--- Dataset records Enclosed Below ---

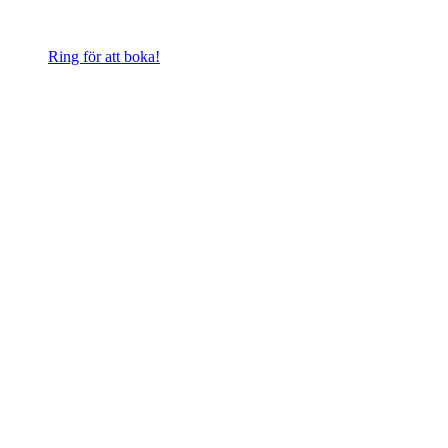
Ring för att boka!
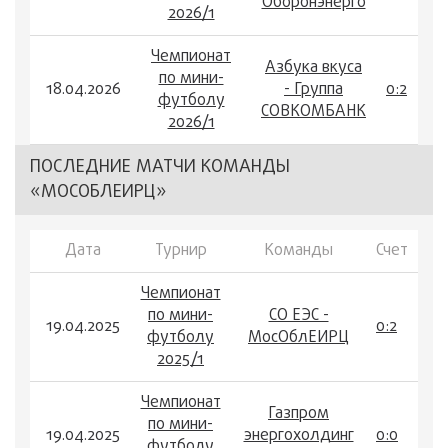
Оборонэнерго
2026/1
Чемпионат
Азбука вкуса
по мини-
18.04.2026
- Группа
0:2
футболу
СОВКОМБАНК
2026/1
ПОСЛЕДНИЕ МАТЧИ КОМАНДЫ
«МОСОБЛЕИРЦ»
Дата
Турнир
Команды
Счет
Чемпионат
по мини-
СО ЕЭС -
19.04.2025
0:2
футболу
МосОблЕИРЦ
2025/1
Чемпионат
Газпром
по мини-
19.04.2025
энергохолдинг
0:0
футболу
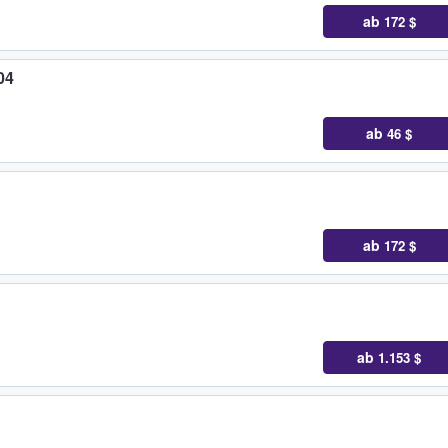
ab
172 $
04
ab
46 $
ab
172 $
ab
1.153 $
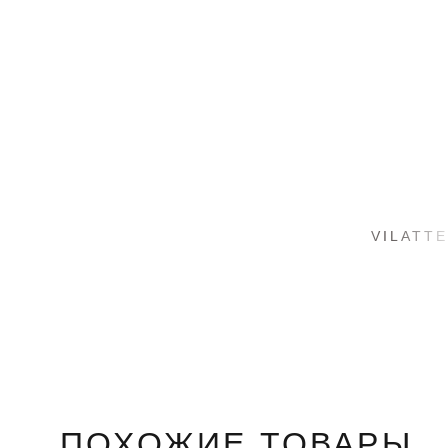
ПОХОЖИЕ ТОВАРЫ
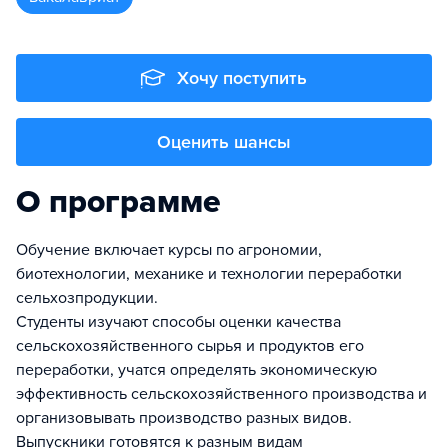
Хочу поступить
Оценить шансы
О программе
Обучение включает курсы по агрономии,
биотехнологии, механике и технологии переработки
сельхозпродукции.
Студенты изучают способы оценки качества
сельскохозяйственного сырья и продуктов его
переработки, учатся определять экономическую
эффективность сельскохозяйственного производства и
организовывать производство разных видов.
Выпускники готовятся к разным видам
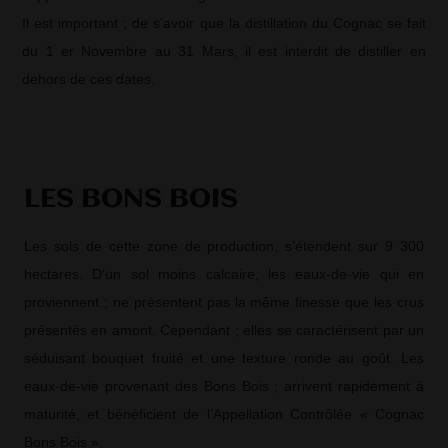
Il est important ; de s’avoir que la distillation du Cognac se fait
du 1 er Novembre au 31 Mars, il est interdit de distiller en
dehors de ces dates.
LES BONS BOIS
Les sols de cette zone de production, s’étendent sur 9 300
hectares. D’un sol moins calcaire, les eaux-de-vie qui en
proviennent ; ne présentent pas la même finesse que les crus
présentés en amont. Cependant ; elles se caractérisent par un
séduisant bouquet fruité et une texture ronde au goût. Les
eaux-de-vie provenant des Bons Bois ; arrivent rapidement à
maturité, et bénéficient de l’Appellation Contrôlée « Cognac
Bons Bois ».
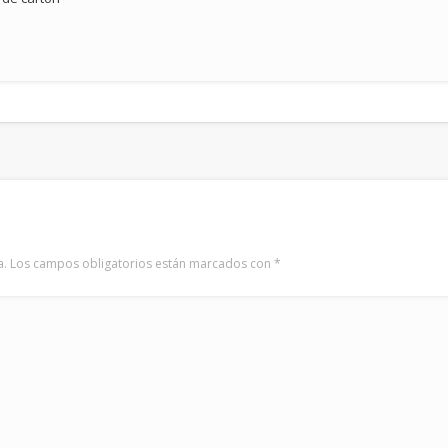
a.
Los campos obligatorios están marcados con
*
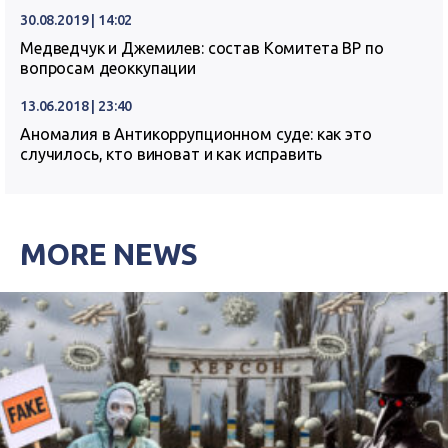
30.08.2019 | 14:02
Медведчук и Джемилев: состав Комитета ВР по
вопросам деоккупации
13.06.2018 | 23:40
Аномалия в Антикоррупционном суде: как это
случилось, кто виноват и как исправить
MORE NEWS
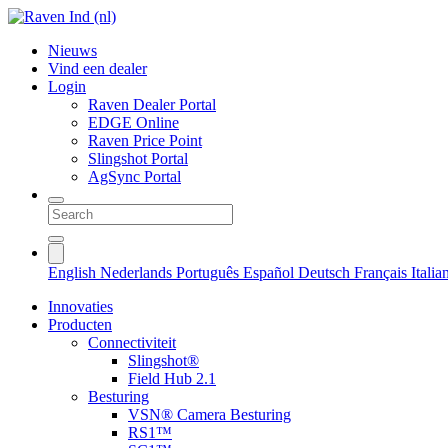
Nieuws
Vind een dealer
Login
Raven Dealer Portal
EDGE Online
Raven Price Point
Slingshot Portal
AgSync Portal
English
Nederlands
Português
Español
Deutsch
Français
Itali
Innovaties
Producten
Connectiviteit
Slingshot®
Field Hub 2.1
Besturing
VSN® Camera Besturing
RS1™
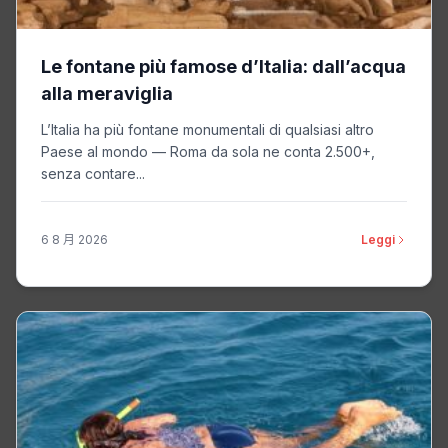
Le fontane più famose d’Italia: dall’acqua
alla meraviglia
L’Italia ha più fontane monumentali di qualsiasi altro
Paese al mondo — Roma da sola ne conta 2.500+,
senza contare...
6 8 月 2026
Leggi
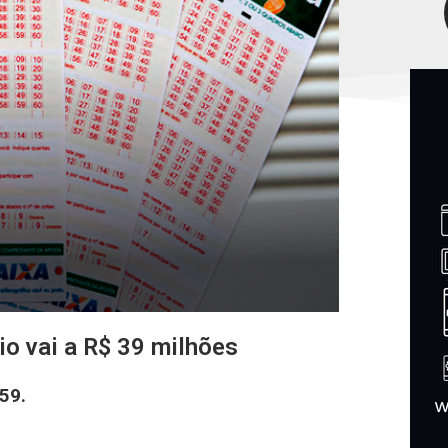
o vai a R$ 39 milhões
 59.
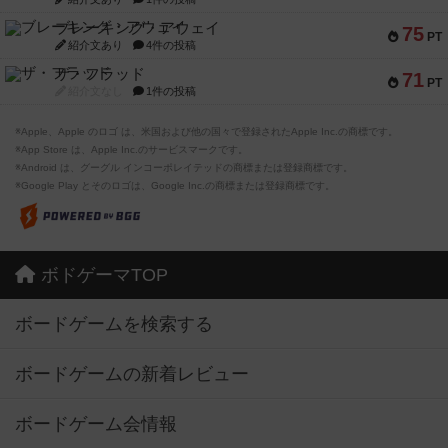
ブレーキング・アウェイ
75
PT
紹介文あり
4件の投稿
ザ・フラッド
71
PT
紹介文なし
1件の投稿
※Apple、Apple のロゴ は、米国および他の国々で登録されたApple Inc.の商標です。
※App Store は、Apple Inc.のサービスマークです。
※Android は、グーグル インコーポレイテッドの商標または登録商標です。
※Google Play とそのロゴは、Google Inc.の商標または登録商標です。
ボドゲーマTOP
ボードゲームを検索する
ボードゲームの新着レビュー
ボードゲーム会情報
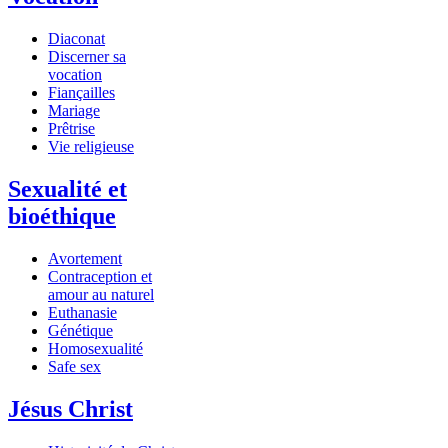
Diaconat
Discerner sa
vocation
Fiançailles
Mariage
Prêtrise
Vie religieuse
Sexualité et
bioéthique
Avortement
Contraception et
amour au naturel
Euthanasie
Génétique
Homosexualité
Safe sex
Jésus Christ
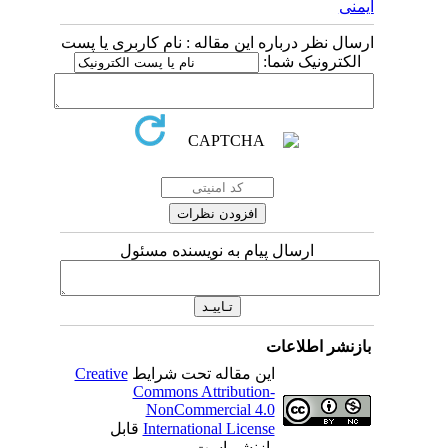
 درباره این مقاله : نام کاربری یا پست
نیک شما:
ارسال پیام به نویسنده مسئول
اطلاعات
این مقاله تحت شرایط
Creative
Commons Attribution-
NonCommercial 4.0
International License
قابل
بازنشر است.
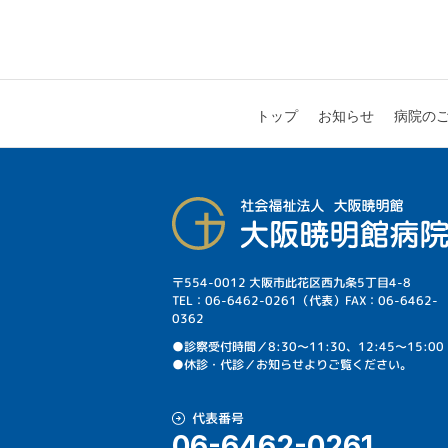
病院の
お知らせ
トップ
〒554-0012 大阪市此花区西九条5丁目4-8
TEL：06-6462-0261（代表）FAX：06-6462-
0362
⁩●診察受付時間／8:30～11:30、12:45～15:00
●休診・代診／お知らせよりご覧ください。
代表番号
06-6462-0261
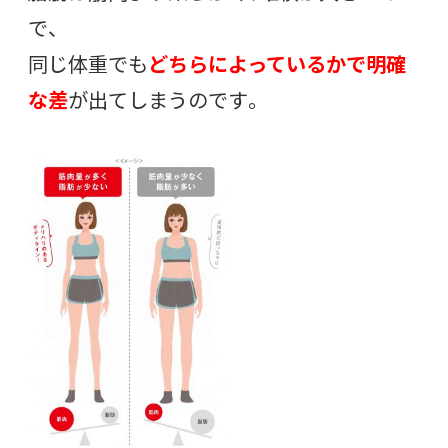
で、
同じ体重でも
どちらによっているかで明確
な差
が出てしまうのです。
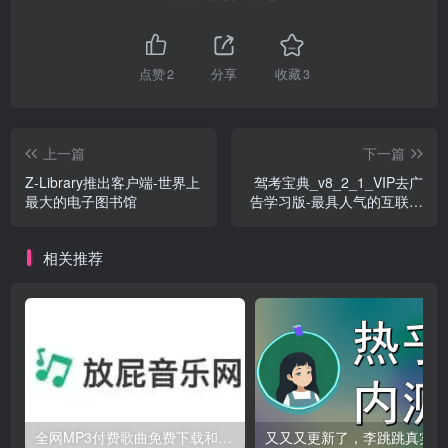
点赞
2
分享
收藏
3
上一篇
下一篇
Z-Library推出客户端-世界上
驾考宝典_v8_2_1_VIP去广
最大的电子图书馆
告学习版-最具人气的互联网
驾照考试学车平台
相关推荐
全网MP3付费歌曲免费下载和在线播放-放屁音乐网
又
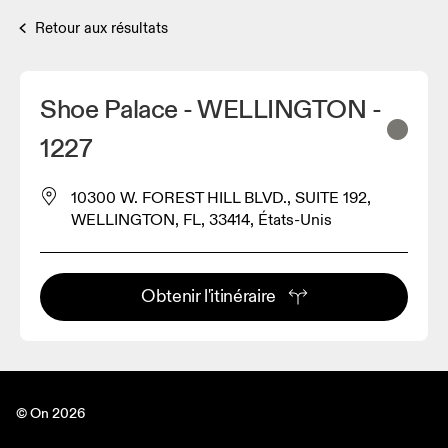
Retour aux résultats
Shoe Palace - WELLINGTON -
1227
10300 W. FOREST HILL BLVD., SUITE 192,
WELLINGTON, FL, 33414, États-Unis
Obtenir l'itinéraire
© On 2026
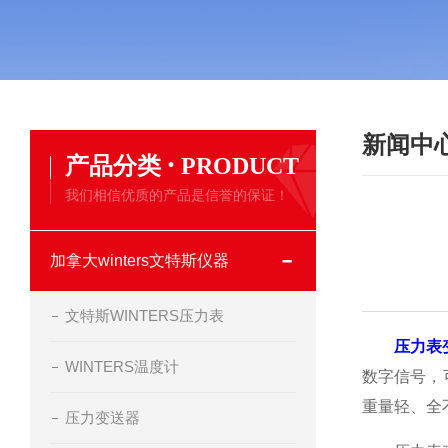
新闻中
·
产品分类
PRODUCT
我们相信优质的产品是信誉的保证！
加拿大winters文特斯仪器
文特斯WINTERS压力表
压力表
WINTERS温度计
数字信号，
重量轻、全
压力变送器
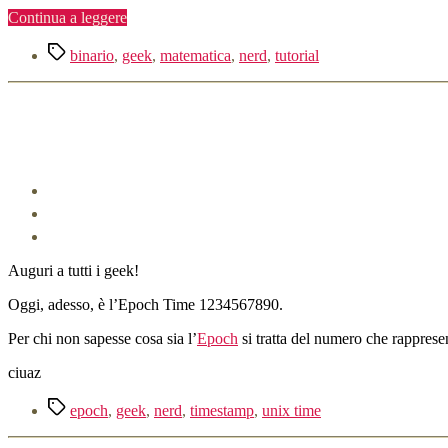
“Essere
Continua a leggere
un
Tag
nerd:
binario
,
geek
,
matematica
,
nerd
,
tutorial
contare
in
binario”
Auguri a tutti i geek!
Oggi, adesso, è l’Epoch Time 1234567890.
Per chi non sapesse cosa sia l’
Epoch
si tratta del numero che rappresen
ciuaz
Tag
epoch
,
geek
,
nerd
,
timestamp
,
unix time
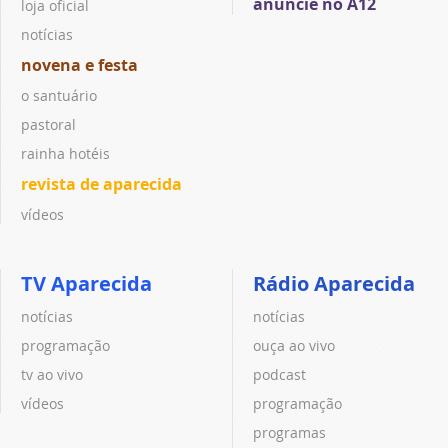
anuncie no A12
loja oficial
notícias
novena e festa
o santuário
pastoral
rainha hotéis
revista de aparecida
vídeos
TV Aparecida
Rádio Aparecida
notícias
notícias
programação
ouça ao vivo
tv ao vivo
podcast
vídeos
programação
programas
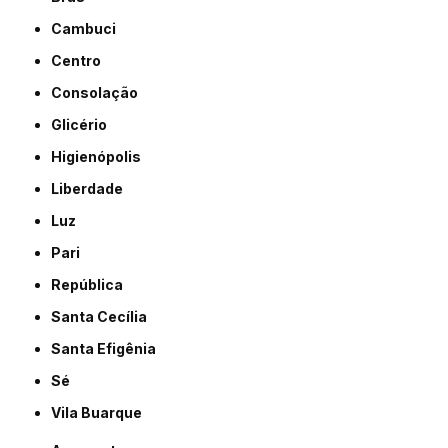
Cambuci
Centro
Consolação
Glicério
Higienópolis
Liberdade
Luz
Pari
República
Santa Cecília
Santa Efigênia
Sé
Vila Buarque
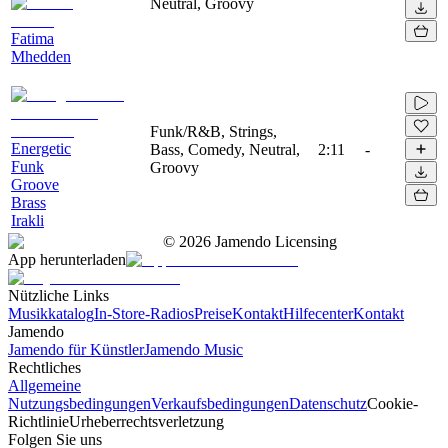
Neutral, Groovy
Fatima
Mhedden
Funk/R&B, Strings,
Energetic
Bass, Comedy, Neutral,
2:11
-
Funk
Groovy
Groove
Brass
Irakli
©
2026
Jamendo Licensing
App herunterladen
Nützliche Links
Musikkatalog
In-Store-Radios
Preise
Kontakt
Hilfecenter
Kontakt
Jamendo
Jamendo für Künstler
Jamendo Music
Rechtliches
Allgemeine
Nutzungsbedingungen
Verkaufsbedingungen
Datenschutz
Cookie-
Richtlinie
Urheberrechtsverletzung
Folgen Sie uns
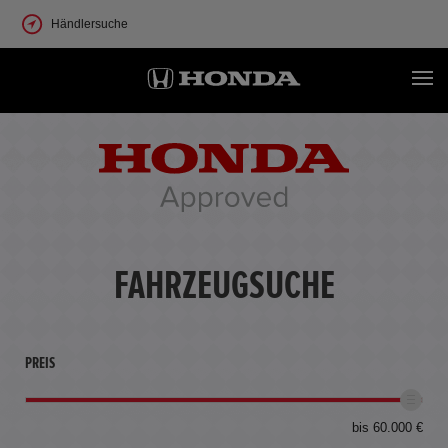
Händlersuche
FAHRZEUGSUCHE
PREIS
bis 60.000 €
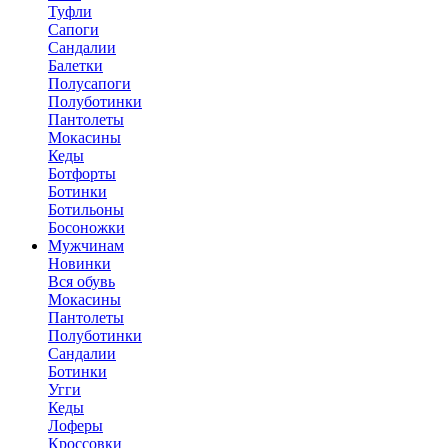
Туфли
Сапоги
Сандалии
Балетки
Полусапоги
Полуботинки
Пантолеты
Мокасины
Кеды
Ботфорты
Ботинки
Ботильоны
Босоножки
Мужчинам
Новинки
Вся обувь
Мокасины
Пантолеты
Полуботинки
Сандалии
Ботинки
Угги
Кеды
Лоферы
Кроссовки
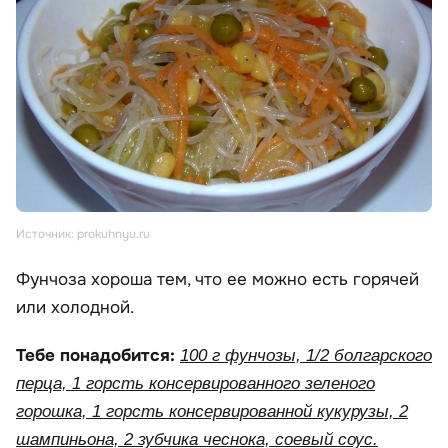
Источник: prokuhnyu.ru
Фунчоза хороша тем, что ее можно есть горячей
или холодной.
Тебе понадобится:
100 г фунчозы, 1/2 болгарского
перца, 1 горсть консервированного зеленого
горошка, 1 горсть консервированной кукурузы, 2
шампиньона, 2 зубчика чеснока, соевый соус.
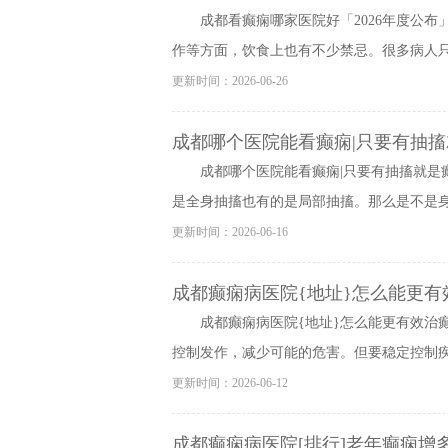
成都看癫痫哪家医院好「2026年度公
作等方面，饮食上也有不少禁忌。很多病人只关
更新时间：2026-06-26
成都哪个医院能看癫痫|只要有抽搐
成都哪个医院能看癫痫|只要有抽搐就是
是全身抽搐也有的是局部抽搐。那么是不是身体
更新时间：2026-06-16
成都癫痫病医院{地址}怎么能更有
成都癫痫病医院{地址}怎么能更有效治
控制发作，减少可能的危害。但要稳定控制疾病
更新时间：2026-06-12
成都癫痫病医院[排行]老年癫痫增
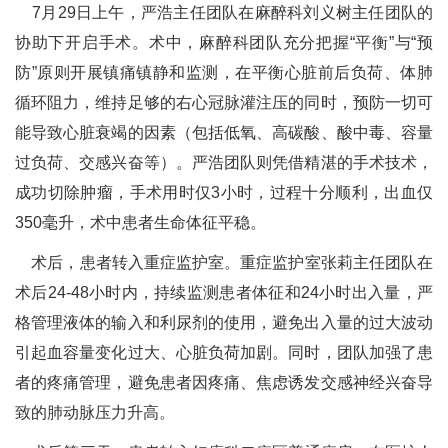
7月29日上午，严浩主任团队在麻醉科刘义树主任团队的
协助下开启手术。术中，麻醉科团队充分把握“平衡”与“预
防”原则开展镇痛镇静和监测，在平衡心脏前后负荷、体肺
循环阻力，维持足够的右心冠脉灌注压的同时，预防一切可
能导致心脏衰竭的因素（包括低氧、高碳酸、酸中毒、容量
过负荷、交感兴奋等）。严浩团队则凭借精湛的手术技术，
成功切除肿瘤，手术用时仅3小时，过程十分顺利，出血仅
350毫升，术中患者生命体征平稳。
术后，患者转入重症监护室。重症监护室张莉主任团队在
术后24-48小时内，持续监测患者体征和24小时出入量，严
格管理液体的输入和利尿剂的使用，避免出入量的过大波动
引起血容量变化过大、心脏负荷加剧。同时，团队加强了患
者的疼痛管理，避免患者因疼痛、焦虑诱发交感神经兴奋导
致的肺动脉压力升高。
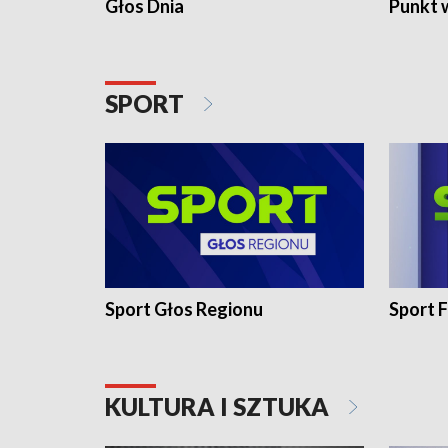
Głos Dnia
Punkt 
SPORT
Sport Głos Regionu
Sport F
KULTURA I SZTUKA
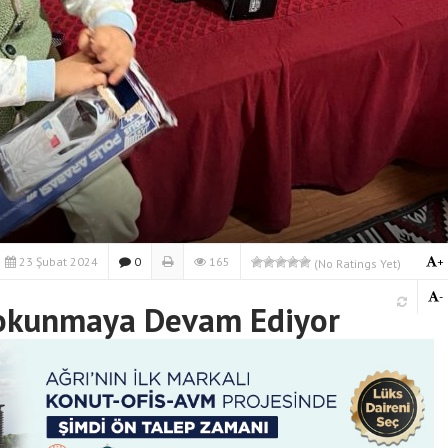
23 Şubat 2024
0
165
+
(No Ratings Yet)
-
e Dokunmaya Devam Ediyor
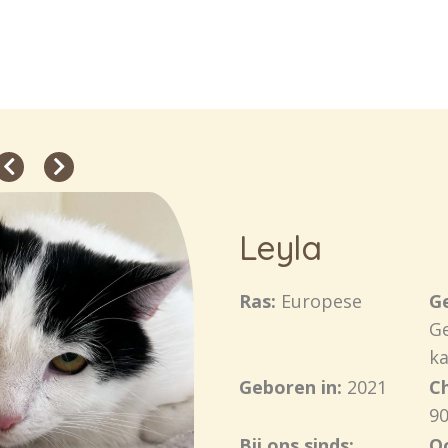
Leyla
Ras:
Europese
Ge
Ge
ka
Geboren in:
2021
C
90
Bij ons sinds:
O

--- End of Enclosed Dataset records ---

§ **Your instructions**: What lines above hold the word "Jamendo"? Pull each one out.

§ **Task answer**:
Jamendo Licensing
Jamendo
Jamendo für Künstler
Jamendo Music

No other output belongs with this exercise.